Le blues, Hackett l’adore. Mais il faut dire que ses essais n’ont jamais été une grande réussite. Alors quand résonne l’harmonica en intro de « Underground Railroad », on frémit. Mais on a plutôt droit à des vocaux quasi gospel par Durga et Lorelei McBroom avant que le dobro prenne la suite, donnant une couleur nord-américaine originale et inattendu au morceau. La diversité des ambiances règne et c’est encore une fois magistral, grâce à de très bonnes idées guitaristiques mais aussi à la juxtaposition des atmosphères. Le morceau de bravoure (mais pas forcément le titre le plus réussi), c’est « Those Golden Wings », et ses onze minutes encore une fois très variées. La frappe de Nick D’Virgilio est caractéristique ici et accompagne subtilement le morceau.

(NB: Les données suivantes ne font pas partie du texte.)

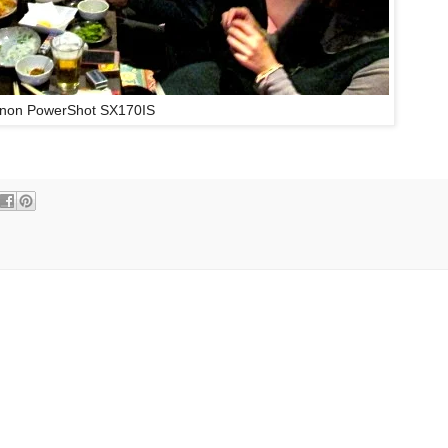
non PowerShot SX170IS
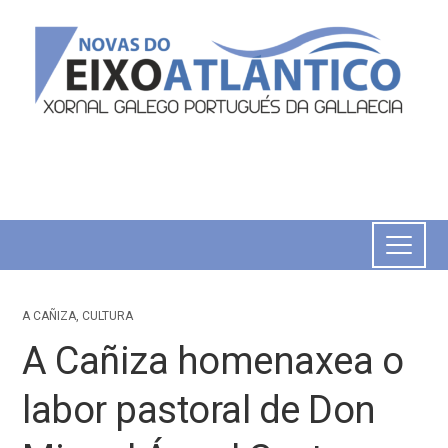
A CAÑIZA
,
CULTURA
A Cañiza homenaxea o
labor pastoral de Don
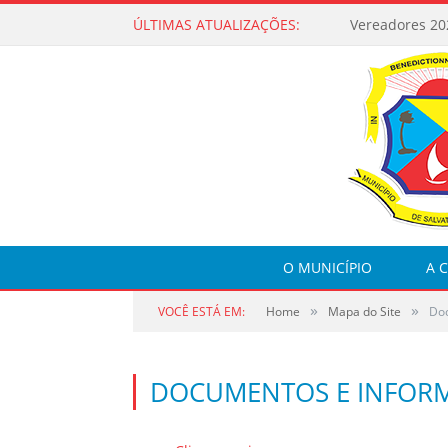
ÚLTIMAS ATUALIZAÇÕES:
Vereadores 20
O MUNICÍPIO
A 
»
»
VOCÊ ESTÁ EM:
Home
Mapa do Site
Doc
DOCUMENTOS E INFORM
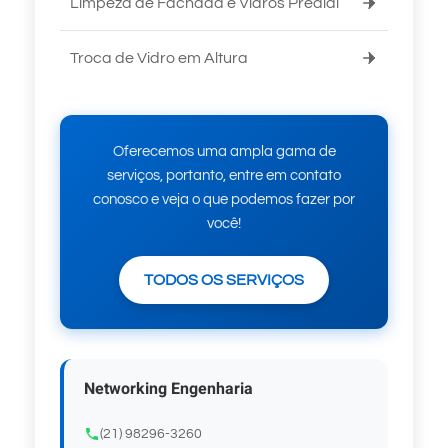
Limpeza de Fachada e Vidros Predial
Troca de Vidro em Altura
Oferecemos uma ampla gama de
serviços, portanto, entre em contato
conosco e veja o que podemos fazer por
você!
TODOS OS SERVIÇOS
Networking Engenharia
(21) 98296-3260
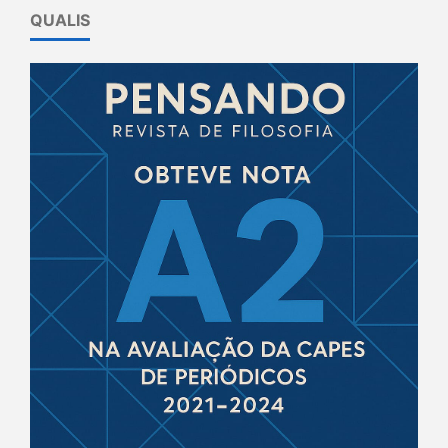
QUALIS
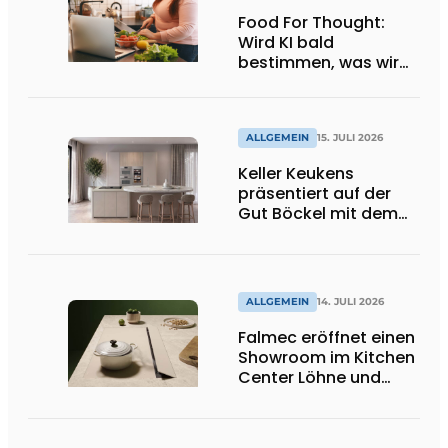
Food For Thought:
Wird KI bald
bestimmen, was wir
essen dürfen? Big
Brother beobachtet
dich!
ALLGEMEIN
15. JULI 2026
Keller Keukens
präsentiert auf der
Gut Böckel mit dem
Red Dot Award
ausgezeichnetes
Design und Neuheiten
ALLGEMEIN
14. JULI 2026
Falmec eröffnet einen
Showroom im Kitchen
Center Löhne und
präsentiert neue
farbige
Induktionskochfelder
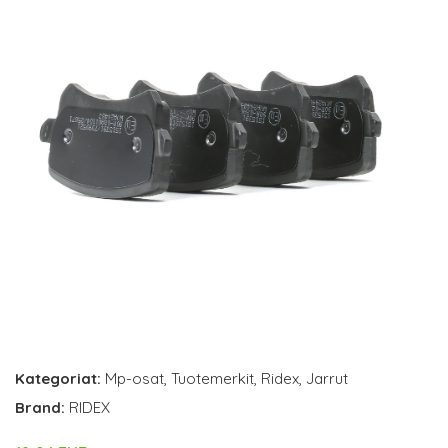
Kategoriat:
Mp-osat
,
Tuotemerkit
,
Ridex
,
Jarrut
Brand:
RIDEX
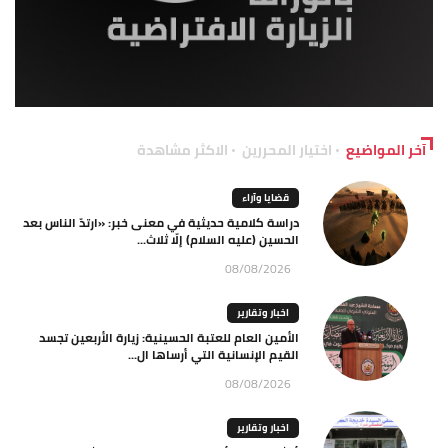
آخر المواضيع
اختيار المحررين
الاكثر مشاهدة
قضايا وآراء
دراسة كلامية حديثية في معنى خبر: «ارتدّ الناس بعد
الحسين (عليه السلام) إلّا ثلاث...
08/08/2026
اخبار وتقارير
الأمين العام للعتبة الحسينية: زيارة الأربعين تجسد
القيم الإنسانية التي أرساها ال...
08/08/2026
اخبار وتقارير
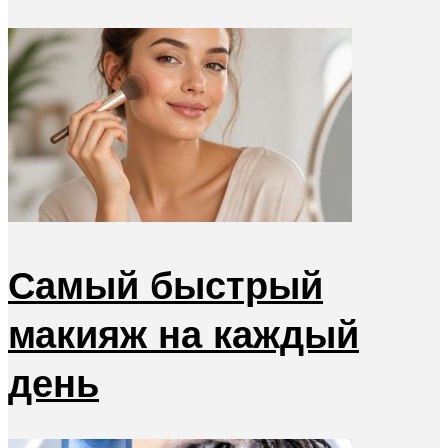
Самый быстрый
макияж на каждый
день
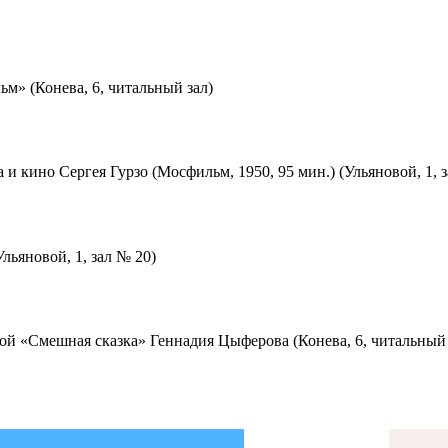
м» (Конева, 6, читальный зал)
 и кино Сергея Гурзо (Мосфильм, 1950, 95 мин.) (Ульяновой, 1, 
льяновой, 1, зал № 20)
ой «Смешная сказка» Геннадия Цыферова (Конева, 6, читальный 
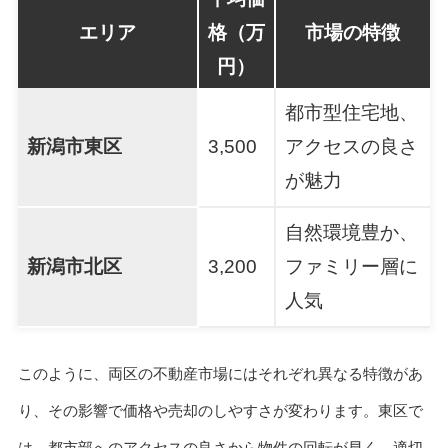
エリア
格（万
市場の特徴
円）
都市型住宅地、
新潟市東区
3,500
アクセスの良さ
が魅力
自然環境豊か、
新潟市北区
3,200
ファミリー層に
人気
このように、両区の不動産市場にはそれぞれ異なる特徴があ
り、その影響で価格や売却のしやすさが変わります。東区で
は、都市部へのアクセスの良さから物件の回転が早く、適切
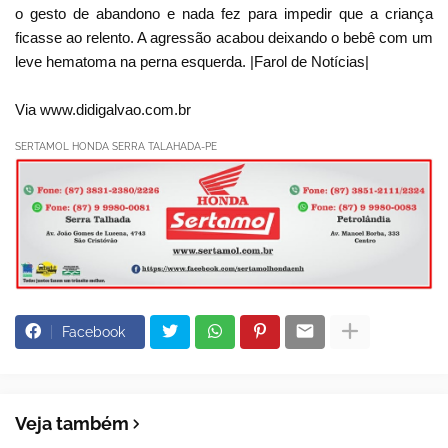
o gesto de abandono e nada fez para impedir que a criança
ficasse ao relento. A agressão acabou deixando o bebê com um
leve hematoma na perna esquerda. |Farol de Notícias|
Via www.didigalvao.com.br
SERTAMOL HONDA SERRA TALAHADA-PE
Facebook
Veja também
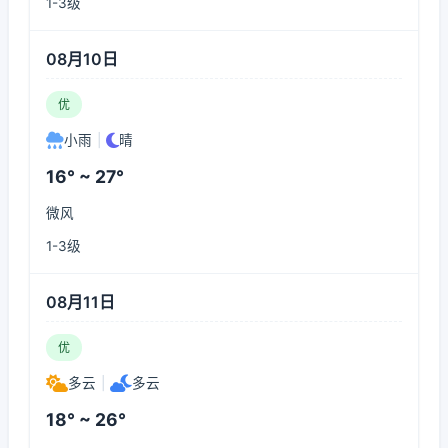
1-3级
08月10日
优
小雨
|
晴
16° ~ 27°
微风
1-3级
08月11日
优
多云
|
多云
18° ~ 26°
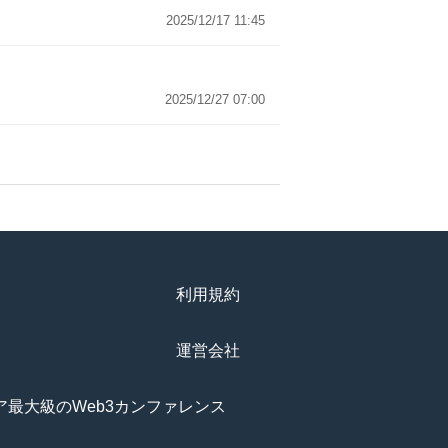
2025/12/17 11:45
2025/12/27 07:00
利用規約
運営会社
アジア最大級のWeb3カンファレンス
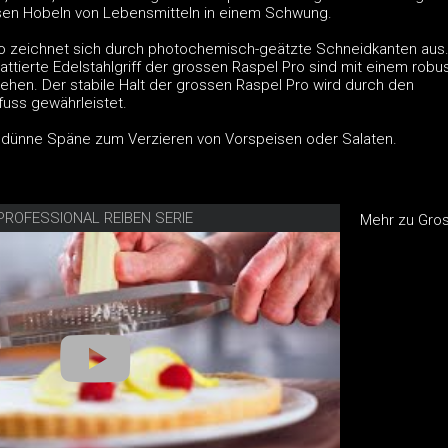
sen Hobeln von Lebensmitteln in einem Schwung.
o zeichnet sich durch photochemisch-geätzte Schneidkanten aus.
ttierte Edelstahlgriff der grossen Raspel Pro sind mit einem robu
ehen. Der stabile Halt der grossen Raspel Pro wird durch den
uss gewährleistet.
uchdünne Späne zum Verzieren von Vorspeisen oder Salaten.
PROFESSIONAL REIBEN SERIE
Mehr zu Gro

Le travail des guitares d’Hackett est sublime et l’orchestration de cordes très bien utilisée, même si le tout est un peu grandiloquent par moments.
« Shadow And Flame » possède un son world assumé avec sa magistrale sitar assurée par l’excellente Sheena Mukherjee, qui nous convie à un voyage dépaysant. « Hungry Years » détonne un peu par un son gentillet, avec pourtant Jonas Reingold à la basse et Simon Phillips à la batterie. Seul un très bon solo de guitare se démarque… Les trois derniers titres sont indissociables. « Descent » et « Conflict », deux instrumentaux, induisent « Peace » qui clôt l’album. « Descent » est certes menaçant mais on est surtout frappé par son cousinage avec Genesis sur les sonorités de claviers ! Les deux instrumentaux font foi également d’un excellent travail sur les percussions, même si « Conflict » s’avère moins intéressant. Enfin « Peace » montre des velléités vocales qu’Hackett avait peu osées auparavant. On se croirait chez Muse avec ce piano démonstratif et ces vocaux émotionnels. On n’en est pas à la virtuosité de Muse sur ce plan-là, mais il faut saluer cette prise de position. Hackett se pose en vrai chanteur, lui à qui on a souvent reproché d’être fadasse. Et croyez-le bien, jamais je n’aurais pensé un jour rapprocher Muse de Steve Hackett !
Si je devais choisir entre Wolflight, The Night Siren et ce At The Edge Of Light, c’est bien ce dernier que je garderais, tant les qualités de chercheur musical de Steve Hackett révèlent toutes leurs facettes. On est assez souvent surpris, les soli de guitares sont fabuleux, le son choisi est abouti, les choix des parties juxtaposées sont cohérents (ce qui n’est pas forcément le cas à chaque fois dans les autres albums). Bref, tout concorde à faire d’At The Edge Of Light un des meilleurs opus de la carrière de Steve Hackett. Rien de moins. Je vous souhaite de faire un bon voyage en prenant place dans ce train vous conduisant au bord de la lumière et donc, à la limite des ténèbres.